Google ha recentemente integrato Gemini, una nuova intelligenza artificiale, nel suo chatbot Bard. Gemini Ultra, parte di questa innovazione, si distingue per la sua capacità di superare gli esperti umani nel MMLU (massive multitask language understanding), abbracciando una vasta gamma di argomenti come matematica, fisica, storia, diritto, medicina ed etica.
Gemini Ultra: L’Intelligenza Artificiale di Google
A differenza di GPT-4, che non è multimodale nel senso tradizionale, ma può interagire con altri strumenti per gestire input multimodali, Gemini Ultra è progettato per essere veramente multimodale, comprendendo e rispondendo a testi, immagini, audio e altro.
Gemini si avvale di apprendimento automatico “per rinforzo” e ha dimostrato eccellenza in benchmark di codifica come HumanEval e Natural2Code.

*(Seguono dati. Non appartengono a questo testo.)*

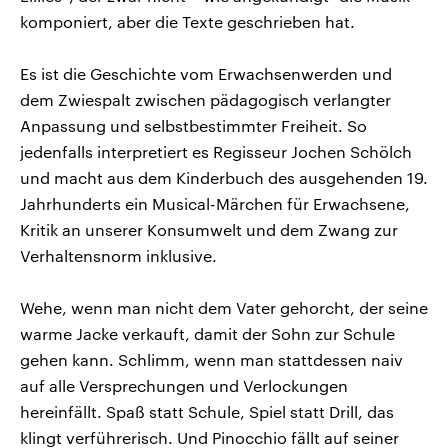
komponiert, aber die Texte geschrieben hat.
Es ist die Geschichte vom Erwachsenwerden und
dem Zwiespalt zwischen pädagogisch verlangter
Anpassung und selbstbestimmter Freiheit. So
jedenfalls interpretiert es Regisseur Jochen Schölch
und macht aus dem Kinderbuch des ausgehenden 19.
Jahrhunderts ein Musical-Märchen für Erwachsene,
Kritik an unserer Konsumwelt und dem Zwang zur
Verhaltensnorm inklusive.
Wehe, wenn man nicht dem Vater gehorcht, der seine
warme Jacke verkauft, damit der Sohn zur Schule
gehen kann. Schlimm, wenn man stattdessen naiv
auf alle Versprechungen und Verlockungen
hereinfällt. Spaß statt Schule, Spiel statt Drill, das
klingt verführerisch. Und Pinocchio fällt auf seiner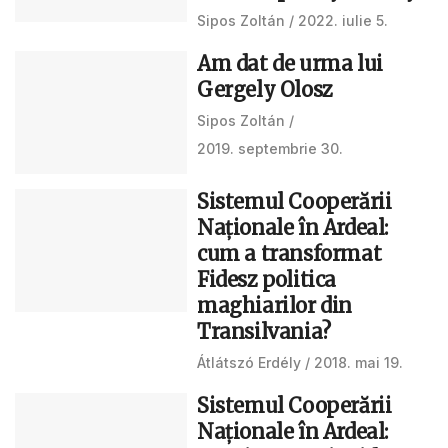
Sipos Zoltán
2022. iulie 5.
Am dat de urma lui
Gergely Olosz
Sipos Zoltán
2019. septembrie 30.
Sistemul Cooperării
Naţionale în Ardeal:
cum a transformat
Fidesz politica
maghiarilor din
Transilvania?
Átlátszó Erdély
2018. mai 19.
Sistemul Cooperării
Naţionale în Ardeal: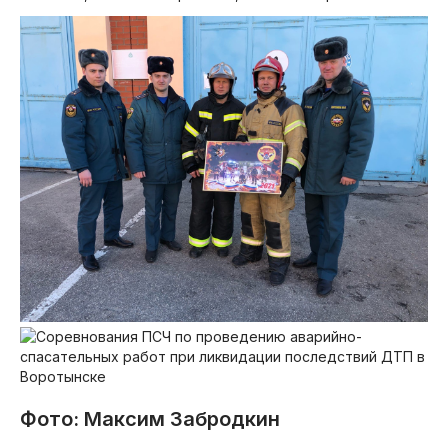
Фото: Максим Забродкин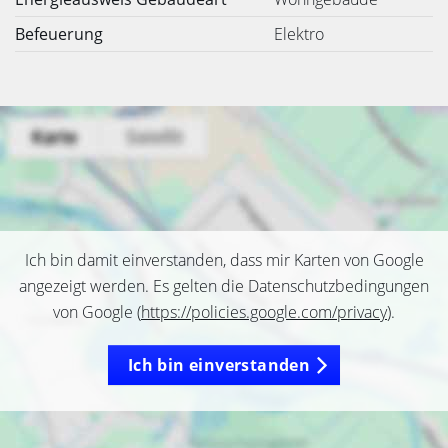
Befeuerung
Elektro
Ich bin damit einverstanden, dass mir Karten von Google
angezeigt werden. Es gelten die Datenschutzbedingungen
von Google (
https://policies.google.com/privacy
).
Ich bin einverstanden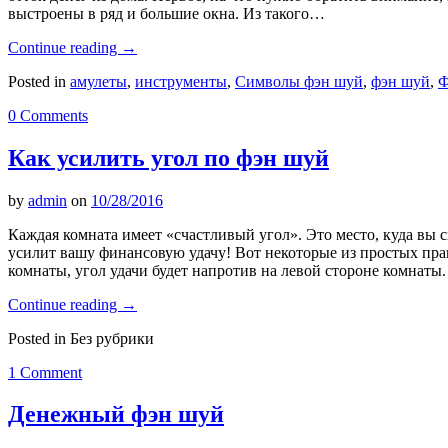
выстроены в ряд и большие окна. Из такого…
Continue reading
→
Posted in
амулеты
,
инструменты
,
Символы фэн шуй
,
фэн шуй
,
Ф
0 Comments
Как усилить угол по фэн шуй
by
admin
on
10/28/2016
Каждая комната имеет «счастливый угол». Это место, куда вы с
усилит вашу финансовую удачу! Вот некоторые из простых прави
комнаты, угол удачи будет напротив на левой стороне комнаты
Continue reading
→
Posted in Без рубрики
1 Comment
Денежный фэн шуй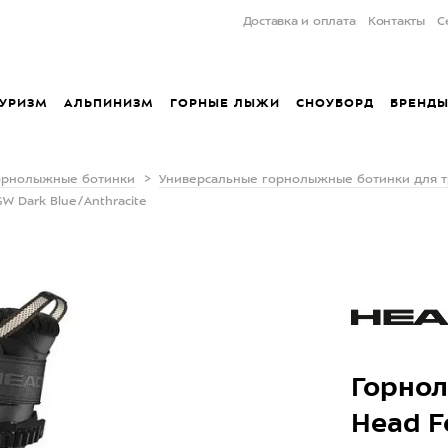
Доставка и оплата
Контакты
С
УРИЗМ
АЛЬПИНИЗМ
ГОРНЫЕ ЛЫЖИ
СНОУБОРД
БРЕНД
орнолыжные ботинки
Универсальные горнолыжные ботинки для т
 Dark Blue/Anthracite
Горно
Head F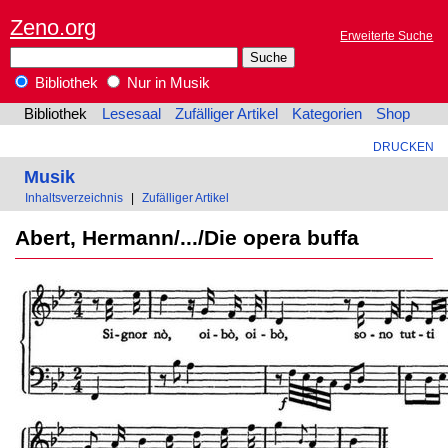
Zeno.org
Erweiterte Suche
Bibliothek
Nur in Musik
Bibliothek
Lesesaal
Zufälliger Artikel
Kategorien
Shop
DRUCKEN
Musik
Inhaltsverzeichnis
|
Zufälliger Artikel
Abert, Hermann/.../Die opera buffa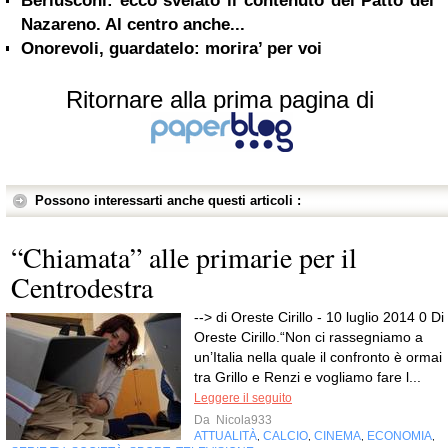
Berlusconi: ecco svelato il contenuto del Patto del
Nazareno. Al centro anche...
Onorevoli, guardatelo: morira’ per voi
Ritornare alla prima pagina di
Possono interessarti anche questi articoli :
“Chiamata” alle primarie per il
Centrodestra
--> di Oreste Cirillo - 10 luglio 2014 0 Di
Oreste Cirillo.“Non ci rassegniamo a
un’Italia nella quale il confronto è ormai
tra Grillo e Renzi e vogliamo fare l...
Leggere il seguito
Da
Nicola933
ATTUALITÀ
CALCIO
CINEMA
ECONOMIA
,
,
,
,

È stato sviluppato su acceleratori proprietari Tensor Processing Units (TPUs) V4 e V5, rendendolo altamente efficiente e scalabile.
Inoltre, rispetta i principi di AI responsabile di Google, con valutazioni di sicurezza estese per pregiudizi e tossicità. Nei prossimi tempi, Gemini sarà integrato in altri prodotti e servizi di Google, e Gemini Pro sarà accessibile tramite API in Google AI Studio o Google Cloud Vertex AI.
Gemini sarà presto integrato anche in altri prodotti Google come Search, Ads, Chrome e Duet AI. A partire dal 13 dicembre, gli sviluppatori e le aziende possono accedere a Gemini Pro tramite l’API Gemini in Google AI Studio o Google Cloud Vertex AI.
Gemini Nano, una versione più efficiente, sarà disponibile per gli sviluppatori Android tramite AICore in Android 14, a partire dai dispositivi Pixel 8 Pro. Bard Advanced, una versione più avanzata di Bard, che include anche Gemini Ultra, sarà lanciata all’inizio del 2024.